PROBLEM DESCRIPTION:
For every record here, output an exact copy.
*** SOURCE RECORDS Section Begins ***
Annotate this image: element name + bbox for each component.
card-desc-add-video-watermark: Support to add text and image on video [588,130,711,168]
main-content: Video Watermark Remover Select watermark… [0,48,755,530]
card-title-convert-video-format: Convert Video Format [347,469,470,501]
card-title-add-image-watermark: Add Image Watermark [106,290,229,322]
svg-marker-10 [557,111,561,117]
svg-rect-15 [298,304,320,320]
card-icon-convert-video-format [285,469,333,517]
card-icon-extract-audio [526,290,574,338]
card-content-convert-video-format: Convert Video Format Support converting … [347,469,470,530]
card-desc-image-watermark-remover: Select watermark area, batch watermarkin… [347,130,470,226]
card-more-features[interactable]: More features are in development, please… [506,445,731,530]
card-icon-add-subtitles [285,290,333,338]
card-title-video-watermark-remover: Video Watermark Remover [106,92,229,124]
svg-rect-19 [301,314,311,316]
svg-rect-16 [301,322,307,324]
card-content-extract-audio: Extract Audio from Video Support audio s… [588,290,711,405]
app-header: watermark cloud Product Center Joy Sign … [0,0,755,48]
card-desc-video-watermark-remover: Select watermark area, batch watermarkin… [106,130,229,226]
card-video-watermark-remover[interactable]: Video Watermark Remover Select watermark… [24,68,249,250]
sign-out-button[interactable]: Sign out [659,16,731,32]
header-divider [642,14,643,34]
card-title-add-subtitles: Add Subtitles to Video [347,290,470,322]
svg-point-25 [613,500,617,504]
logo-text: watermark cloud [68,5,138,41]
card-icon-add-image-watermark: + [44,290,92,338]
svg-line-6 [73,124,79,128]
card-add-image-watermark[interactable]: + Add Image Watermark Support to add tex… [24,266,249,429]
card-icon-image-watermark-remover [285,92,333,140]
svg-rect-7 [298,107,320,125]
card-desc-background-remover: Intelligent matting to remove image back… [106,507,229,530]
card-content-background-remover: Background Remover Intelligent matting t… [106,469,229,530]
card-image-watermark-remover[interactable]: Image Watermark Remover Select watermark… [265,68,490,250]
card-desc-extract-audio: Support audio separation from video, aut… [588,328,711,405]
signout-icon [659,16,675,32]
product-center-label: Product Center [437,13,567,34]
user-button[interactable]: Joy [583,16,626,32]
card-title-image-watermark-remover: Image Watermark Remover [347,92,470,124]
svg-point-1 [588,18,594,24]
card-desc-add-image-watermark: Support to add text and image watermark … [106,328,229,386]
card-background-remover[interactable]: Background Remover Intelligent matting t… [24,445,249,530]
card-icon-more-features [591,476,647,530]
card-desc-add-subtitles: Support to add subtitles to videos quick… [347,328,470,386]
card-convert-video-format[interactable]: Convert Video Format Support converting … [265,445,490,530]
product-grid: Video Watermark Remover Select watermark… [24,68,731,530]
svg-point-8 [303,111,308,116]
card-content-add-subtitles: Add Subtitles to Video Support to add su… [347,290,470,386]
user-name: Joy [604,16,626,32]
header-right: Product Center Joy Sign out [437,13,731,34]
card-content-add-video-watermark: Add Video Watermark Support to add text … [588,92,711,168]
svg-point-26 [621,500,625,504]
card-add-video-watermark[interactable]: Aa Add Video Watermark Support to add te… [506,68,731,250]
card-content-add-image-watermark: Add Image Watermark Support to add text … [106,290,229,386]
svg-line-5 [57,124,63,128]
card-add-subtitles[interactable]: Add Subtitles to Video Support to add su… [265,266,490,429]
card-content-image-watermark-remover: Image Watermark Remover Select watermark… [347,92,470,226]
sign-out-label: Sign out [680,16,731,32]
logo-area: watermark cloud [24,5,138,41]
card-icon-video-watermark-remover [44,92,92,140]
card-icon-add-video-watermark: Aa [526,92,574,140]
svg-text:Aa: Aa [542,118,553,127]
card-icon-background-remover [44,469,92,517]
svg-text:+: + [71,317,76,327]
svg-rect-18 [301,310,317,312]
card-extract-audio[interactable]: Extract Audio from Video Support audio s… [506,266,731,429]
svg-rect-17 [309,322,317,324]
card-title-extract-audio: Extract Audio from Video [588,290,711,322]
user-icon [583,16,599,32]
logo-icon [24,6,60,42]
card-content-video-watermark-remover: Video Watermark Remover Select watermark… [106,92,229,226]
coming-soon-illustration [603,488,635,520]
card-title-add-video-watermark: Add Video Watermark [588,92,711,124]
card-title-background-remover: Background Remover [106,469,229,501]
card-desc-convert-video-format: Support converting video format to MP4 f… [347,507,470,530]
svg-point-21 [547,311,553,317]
*** SOURCE RECORDS Section Ends ***
SOLUTION:
Annotate this image: element name + bbox for each component.
card-desc-add-video-watermark: Support to add text and image on video [588,130,711,168]
main-content: Video Watermark Remover Select watermark… [0,48,755,530]
card-title-convert-video-format: Convert Video Format [347,469,470,501]
card-title-add-image-watermark: Add Image Watermark [106,290,229,322]
svg-marker-10 [557,111,561,117]
svg-rect-15 [298,304,320,320]
card-icon-convert-video-format [285,469,333,517]
card-icon-extract-audio [526,290,574,338]
card-content-convert-video-format: Convert Video Format Support converting … [347,469,470,530]
card-desc-image-watermark-remover: Select watermark area, batch watermarkin… [347,130,470,226]
card-more-features[interactable]: More features are in development, please… [506,445,731,530]
card-icon-add-subtitles [285,290,333,338]
card-title-video-watermark-remover: Video Watermark Remover [106,92,229,124]
svg-rect-19 [301,314,311,316]
svg-rect-16 [301,322,307,324]
card-content-extract-audio: Extract Audio from Video Support audio s… [588,290,711,405]
app-header: watermark cloud Product Center Joy Sign … [0,0,755,48]
card-desc-video-watermark-remover: Select watermark area, batch watermarkin… [106,130,229,226]
card-video-watermark-remover[interactable]: Video Watermark Remover Select watermark… [24,68,249,250]
sign-out-button[interactable]: Sign out [659,16,731,32]
header-divider [642,14,643,34]
card-title-add-subtitles: Add Subtitles to Video [347,290,470,322]
svg-point-25 [613,500,617,504]
logo-text: watermark cloud [68,5,138,41]
card-icon-add-image-watermark: + [44,290,92,338]
svg-line-6 [73,124,79,128]
card-add-image-watermark[interactable]: + Add Image Watermark Support to add tex… [24,266,249,429]
card-icon-image-watermark-remover [285,92,333,140]
svg-rect-7 [298,107,320,125]
card-desc-background-remover: Intelligent matting to remove image back… [106,507,229,530]
card-content-background-remover: Background Remover Intelligent matting t… [106,469,229,530]
card-image-watermark-remover[interactable]: Image Watermark Remover Select watermark… [265,68,490,250]
card-desc-extract-audio: Support audio separation from video, aut… [588,328,711,405]
signout-icon [659,16,675,32]
product-center-label: Product Center [437,13,567,34]
user-button[interactable]: Joy [583,16,626,32]
card-title-image-watermark-remover: Image Watermark Remover [347,92,470,124]
svg-point-1 [588,18,594,24]
card-desc-add-image-watermark: Support to add text and image watermark … [106,328,229,386]
card-background-remover[interactable]: Background Remover Intelligent matting t… [24,445,249,530]
card-icon-more-features [591,476,647,530]
card-desc-add-subtitles: Support to add subtitles to videos quick… [347,328,470,386]
card-convert-video-format[interactable]: Convert Video Format Support converting … [265,445,490,530]
product-grid: Video Watermark Remover Select watermark… [24,68,731,530]
svg-point-8 [303,111,308,116]
card-content-add-subtitles: Add Subtitles to Video Support to add su… [347,290,470,386]
user-name: Joy [604,16,626,32]
header-right: Product Center Joy Sign out [437,13,731,34]
card-content-add-video-watermark: Add Video Watermark Support to add text … [588,92,711,168]
svg-point-26 [621,500,625,504]
card-add-video-watermark[interactable]: Aa Add Video Watermark Support to add te… [506,68,731,250]
card-content-add-image-watermark: Add Image Watermark Support to add text … [106,290,229,386]
svg-line-5 [57,124,63,128]
card-add-subtitles[interactable]: Add Subtitles to Video Support to add su… [265,266,490,429]
card-content-image-watermark-remover: Image Watermark Remover Select watermark… [347,92,470,226]
sign-out-label: Sign out [680,16,731,32]
logo-area: watermark cloud [24,5,138,41]
card-icon-video-watermark-remover [44,92,92,140]
card-icon-add-video-watermark: Aa [526,92,574,140]
svg-text:Aa: Aa [542,118,553,127]
card-icon-background-remover [44,469,92,517]
svg-text:+: + [71,317,76,327]
svg-rect-18 [301,310,317,312]
card-extract-audio[interactable]: Extract Audio from Video Support audio s… [506,266,731,429]
svg-rect-17 [309,322,317,324]
card-title-extract-audio: Extract Audio from Video [588,290,711,322]
user-icon [583,16,599,32]
logo-icon [24,6,60,42]
card-content-video-watermark-remover: Video Watermark Remover Select watermark… [106,92,229,226]
coming-soon-illustration [603,488,635,520]
card-title-add-video-watermark: Add Video Watermark [588,92,711,124]
card-title-background-remover: Background Remover [106,469,229,501]
card-desc-convert-video-format: Support converting video format to MP4 f… [347,507,470,530]
svg-point-21 [547,311,553,317]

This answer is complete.